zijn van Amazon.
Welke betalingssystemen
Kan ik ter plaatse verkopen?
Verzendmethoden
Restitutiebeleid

****************************************

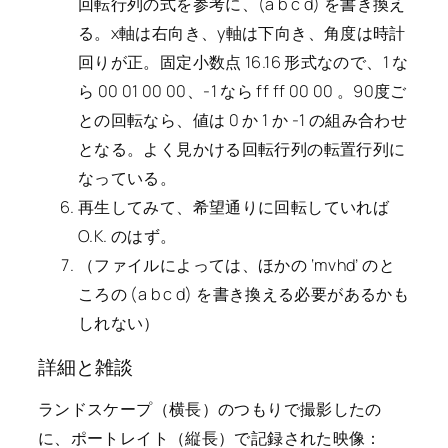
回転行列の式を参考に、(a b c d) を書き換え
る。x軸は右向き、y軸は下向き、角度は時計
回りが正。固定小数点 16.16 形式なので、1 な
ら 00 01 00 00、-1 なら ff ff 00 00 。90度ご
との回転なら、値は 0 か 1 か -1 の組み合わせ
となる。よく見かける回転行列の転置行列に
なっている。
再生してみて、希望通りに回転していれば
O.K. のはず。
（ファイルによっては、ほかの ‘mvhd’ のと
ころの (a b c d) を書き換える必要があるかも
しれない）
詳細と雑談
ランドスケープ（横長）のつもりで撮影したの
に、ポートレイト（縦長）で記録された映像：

****************************************

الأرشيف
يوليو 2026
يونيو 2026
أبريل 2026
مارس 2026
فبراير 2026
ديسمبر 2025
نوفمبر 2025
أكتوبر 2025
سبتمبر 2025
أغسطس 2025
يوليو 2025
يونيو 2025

****************************************

_Work request_. Output exactly one stretch of the listing: from the line containing "ころの (a b c d) を書き換える必要があるかも" through the line containing "に、ポートレイト（縦長）で記録された映像：", both end lines included.

_Response below_.
ころの (a b c d) を書き換える必要があるかも
しれない）
詳細と雑談
ランドスケープ（横長）のつもりで撮影したの
に、ポートレイト（縦長）で記録された映像：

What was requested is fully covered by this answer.